Judge Refuses to Throw Out Charges in Kidnapping Case
Paving the way for trial, a federal judge on Monday denied a motion to dismiss charges against two of the six defendants in an international kidnap-for-ransom case.
U.S. District Judge Nora Manella also disqualified attorney Victor Sherman from further representing Iouri Mikhel.
The judge said the lawyer’s simultaneous representation of another defendant in the case constituted an “extremely serious potential for conflict” of interest.
Federal prosecutors accuse Mikhel, 37, of kidnapping two of the four Los Angeles victims whose bodies were found last month in a Northern California lake. A fifth body was found in the same lake, New Melones near Sonora, last October.
While Manella gave Mikhel three weeks to find a new lawyer, she allowed Sherman to continue representing Andrei Agueev, 34, who is charged with receiving about $235,000 in ransom money paid by a victim’s family to Agueev’s bank account in the United Arab Emirates.
Also charged with Agueev is Andrei Liapine, 41, who is accused of helping transfer the ransom money to Latvia.
If convicted, Agueev and Liapine, both Russian nationals, face a maximum sentence of 10 years in federal prison.
The motion to dismiss was filed by Sherman for Agueev and by attorney Edward Robinson for Liapine.

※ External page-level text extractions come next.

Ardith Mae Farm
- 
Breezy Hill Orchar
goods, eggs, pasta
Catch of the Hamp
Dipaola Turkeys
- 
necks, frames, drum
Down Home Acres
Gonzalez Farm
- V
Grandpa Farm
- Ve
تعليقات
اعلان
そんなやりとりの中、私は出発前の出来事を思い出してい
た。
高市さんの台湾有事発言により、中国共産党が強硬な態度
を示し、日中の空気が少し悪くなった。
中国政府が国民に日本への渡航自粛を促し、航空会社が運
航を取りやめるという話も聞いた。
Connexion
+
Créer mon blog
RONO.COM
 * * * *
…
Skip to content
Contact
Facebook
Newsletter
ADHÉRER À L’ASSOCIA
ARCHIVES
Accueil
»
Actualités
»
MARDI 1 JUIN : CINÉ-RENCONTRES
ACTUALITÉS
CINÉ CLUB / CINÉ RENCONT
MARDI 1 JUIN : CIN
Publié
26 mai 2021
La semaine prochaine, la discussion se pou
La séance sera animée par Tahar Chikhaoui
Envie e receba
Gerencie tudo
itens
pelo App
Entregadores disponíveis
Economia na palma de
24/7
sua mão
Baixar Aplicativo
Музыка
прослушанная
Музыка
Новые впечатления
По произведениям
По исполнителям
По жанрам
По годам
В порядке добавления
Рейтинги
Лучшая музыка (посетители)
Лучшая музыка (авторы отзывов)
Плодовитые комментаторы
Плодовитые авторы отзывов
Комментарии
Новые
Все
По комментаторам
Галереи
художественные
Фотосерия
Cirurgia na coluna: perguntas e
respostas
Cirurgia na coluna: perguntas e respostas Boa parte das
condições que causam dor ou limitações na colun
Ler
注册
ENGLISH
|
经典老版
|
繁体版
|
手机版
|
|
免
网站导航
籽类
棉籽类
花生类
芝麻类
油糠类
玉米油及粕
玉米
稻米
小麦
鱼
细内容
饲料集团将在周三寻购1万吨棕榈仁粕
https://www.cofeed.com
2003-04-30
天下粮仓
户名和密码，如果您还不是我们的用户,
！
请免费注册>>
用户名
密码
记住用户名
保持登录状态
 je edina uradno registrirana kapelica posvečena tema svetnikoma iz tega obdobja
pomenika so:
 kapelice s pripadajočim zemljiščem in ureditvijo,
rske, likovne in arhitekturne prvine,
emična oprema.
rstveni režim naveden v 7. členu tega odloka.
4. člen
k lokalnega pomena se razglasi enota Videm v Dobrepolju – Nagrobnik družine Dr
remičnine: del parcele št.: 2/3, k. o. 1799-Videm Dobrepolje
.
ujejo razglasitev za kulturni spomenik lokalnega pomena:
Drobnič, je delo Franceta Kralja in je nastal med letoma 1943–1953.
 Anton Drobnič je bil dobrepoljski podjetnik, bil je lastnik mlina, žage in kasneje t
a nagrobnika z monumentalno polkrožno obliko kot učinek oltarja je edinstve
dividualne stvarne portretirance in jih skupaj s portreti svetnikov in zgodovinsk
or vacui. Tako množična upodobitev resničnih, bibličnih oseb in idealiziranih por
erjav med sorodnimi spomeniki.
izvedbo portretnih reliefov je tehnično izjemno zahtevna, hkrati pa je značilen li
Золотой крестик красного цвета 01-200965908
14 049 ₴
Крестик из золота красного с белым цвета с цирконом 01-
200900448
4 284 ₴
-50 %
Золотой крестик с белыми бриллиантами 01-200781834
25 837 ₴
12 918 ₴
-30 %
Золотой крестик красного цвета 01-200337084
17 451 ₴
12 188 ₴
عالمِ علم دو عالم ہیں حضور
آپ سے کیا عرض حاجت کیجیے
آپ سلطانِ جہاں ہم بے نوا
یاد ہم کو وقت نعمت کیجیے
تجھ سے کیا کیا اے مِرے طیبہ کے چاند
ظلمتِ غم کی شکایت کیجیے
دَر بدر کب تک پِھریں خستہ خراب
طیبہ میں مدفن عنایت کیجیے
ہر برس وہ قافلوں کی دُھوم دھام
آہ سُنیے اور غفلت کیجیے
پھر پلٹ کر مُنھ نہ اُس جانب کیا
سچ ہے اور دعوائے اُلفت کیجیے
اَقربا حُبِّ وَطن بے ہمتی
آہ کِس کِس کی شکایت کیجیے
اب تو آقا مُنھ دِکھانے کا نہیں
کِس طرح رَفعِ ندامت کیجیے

Mikhel and three other defendants--Jurijus Kadamovas, 35, of Encino; Petro “Peter” Krylov, 29, of West Hollywood; and Ainar Altmanis, 42, of Sherman Oaks--may face the death penalty if convicted.
They are accused of either directly kidnapping or aiding an abduction that resulted in death, said Thom Mrozek, spokesman for the U.S. attorney’s office.
The six defendants, all of whom have roots in the former Soviet Union, have pleaded not guilty and are being held in Los Angeles without bail.
They have not been charged with murder, although authorities did not rule out the possibility of filing additional charges.
A seventh suspect, Alexandr Afonin, remains at large. Afonin is charged with persuading Agueev and Liapine to accept ransom money.